For some pharmacies, you can never have too many eggs in one basket. Using a single vendor for all purchases may seem easy: review one catalog with one set of prices and then send one purchase order for all the products they need. That’s a simple summary of a far more challenging approach.
The True Cost of Purchasing Through a Single Vendor
“Convenience” is the most common reason pharmacy professionals give for only purchasing through a single vendor. Given the complexity of procurement, that’s understandable.
The pharmacy purchasing ecosystem is a web of product listings, prices, categories, codes, quantities and other information. It’s hard enough to shuffle through all that data in one catalog. With so many vendors on the market, each using a different catalog and purchasing interface, pharmacy teams stand to lose hours shopping around. No one has the luxury of time (especially with rising staff shortages).
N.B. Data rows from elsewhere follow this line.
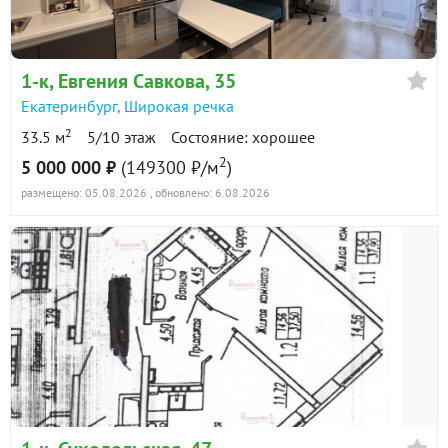
в продаже
146100 ₽/м²
Показать всю историю: 30 предложений →
1-к
, Евгения Савкова, 35
Екатеринбург
,
Широкая речка
2
33.5 м
5/10 этаж
Состояние: хорошее
2
5 000 000 ₽
(149300 ₽/м
)
размещено: 05.08.2026
, обновлено: 6.08.2026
Yet, at the same time, pharmacies are paying for this supposed convenience. Relying on a single vendor also means that the vendor controls your pricing. You’re subject to its business decisions, which may not align with your goals and strategy. That vendor’s pricing may be profitable for the vendor but not necessarily align with the market.
Relying on a single vendor also means pharmacies must trust another company’s business intelligence. The vendor may furnish reports on savings and performance. But they’re making all the calculations and determining which metrics you see. Many vendors share these reports at the end of the quarter. That doesn’t allow pharmacies to adjust their purchasing strategy effectively, and it delays spotting issues and errors.
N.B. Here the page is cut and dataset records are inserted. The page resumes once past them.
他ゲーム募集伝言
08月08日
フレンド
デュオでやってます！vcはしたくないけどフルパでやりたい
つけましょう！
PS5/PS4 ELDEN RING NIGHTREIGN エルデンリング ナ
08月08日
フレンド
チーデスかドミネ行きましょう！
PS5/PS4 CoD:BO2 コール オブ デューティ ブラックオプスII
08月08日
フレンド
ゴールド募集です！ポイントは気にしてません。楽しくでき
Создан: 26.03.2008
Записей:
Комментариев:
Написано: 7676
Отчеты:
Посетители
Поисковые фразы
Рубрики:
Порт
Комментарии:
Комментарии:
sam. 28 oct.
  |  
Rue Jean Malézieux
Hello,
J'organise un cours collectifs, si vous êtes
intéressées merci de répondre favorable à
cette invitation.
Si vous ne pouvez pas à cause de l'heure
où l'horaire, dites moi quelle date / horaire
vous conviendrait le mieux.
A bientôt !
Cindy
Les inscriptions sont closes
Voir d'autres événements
Like any business, vendors aim for profitability and the best service for their customers. But everyone makes mistakes. They may accidentally invoice higher than the contracted or negotiated price, fill incorrect items without adjusting their billing or make other errors that cost pharmacies as much as a 23-basis-point discrepancy between the actual quantity of goods received and the invoiced price. Unfortunately, the burden is on the pharmacy to catch these errors, report them promptly and provide the right documentation to correct the issue.
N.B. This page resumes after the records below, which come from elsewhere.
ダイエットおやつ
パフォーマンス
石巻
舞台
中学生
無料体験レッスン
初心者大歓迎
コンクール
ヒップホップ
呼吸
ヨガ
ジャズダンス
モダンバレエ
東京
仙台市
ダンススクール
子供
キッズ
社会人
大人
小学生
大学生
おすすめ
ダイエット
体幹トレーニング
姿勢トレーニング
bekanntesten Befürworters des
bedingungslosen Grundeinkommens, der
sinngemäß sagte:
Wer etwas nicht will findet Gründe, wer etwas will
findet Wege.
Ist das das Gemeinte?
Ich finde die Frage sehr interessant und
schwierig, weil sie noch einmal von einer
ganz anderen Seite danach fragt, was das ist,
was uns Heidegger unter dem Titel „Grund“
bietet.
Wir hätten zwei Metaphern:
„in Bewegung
If you rely on a single vendor for all products when a drug shortage hits, you still spend hours scrambling to find an alternative. You’re also left explaining the issue to patients waiting for the medications they need from the pharmacy they rely on. That damages their trust in your pharmacy and may make them seek other providers. With drug shortages rising, it’s hard to treat this as an occasional scenario.
Solutions for Single Vendor Purchasing
If pharmacies want to stick to using a single vendor, they need tools to ensure transparency and accountability in that relationship. The right technology enables pharmacies to optimize single-vendor purchasing.
Alongside their own compliance with the vendor’s purchasing terms, pharmacies must also guarantee the vendor is complying with contracts, negotiated prices and every purchase order your pharmacy submits. That means leveraging data to verify that vendors always ship the correct items at the precise quantities indicated for the agreed-upon prices. It also means tracking that rebates are calculated and applied accurately and on time.
The best technology doesn’t just keep tabs on a vendor. It should also empower your pharmacy to review data using flexible reporting. Pharmacies gain analytics to identify opportunities for improvement and adjust purchasing strategies to hit higher rebate tiers.
The whole pharmacy team has to be on the same page when purchasing from that single vendor. Otherwise, they may make purchases that don’t meet compliance tiers or miss out on negotiated prices. With the right solution, pharmacies have purchasing “guardrails” to establish preferred products and drive staff to specified items. Pharmacies also gain insights into purchasing decisions and can audit to assess how well their pharmacy adheres to purchasing rules and strategy.
Expand and Unify Your Catalog
The right solution can optimize how you work with a single vendor, but it can only overcome some of the challenges. Expanding your purchasing portfolio means:
- Wider variety of products
- More purchasing options
- Competitive pricing
- Back-ups during drug shortages
In addition to the wealth of secondary vendors on the market, many pharmacies join GPOs and buying groups that use their combined purchasing power to negotiate better deals and other benefits. Incorporating more vendors does involve wading into an even deeper pool of data.
That’s why it’s crucial to harness a unified purchasing management solution that integrates all vendor catalogs into a single interface. You won’t be stuck flipping through multiple windows and manually comparing prices. You can view all purchasing options through a single solution that automatically compares all available products with updated pricing. The right technology also accounts for negotiated pricing and rebate modeling to show you the true best purchasing option (not just the item with the lowest price).
Pharmacies may assume that a single vendor is the easiest approach. However, with the right solution, they can easily unlock savings opportunities from across the market. There’s no shortage of challenges to a pharmacy’s bottom line. It's crucial to take advantage of every opportunity to save more, work smarter and stay compliant.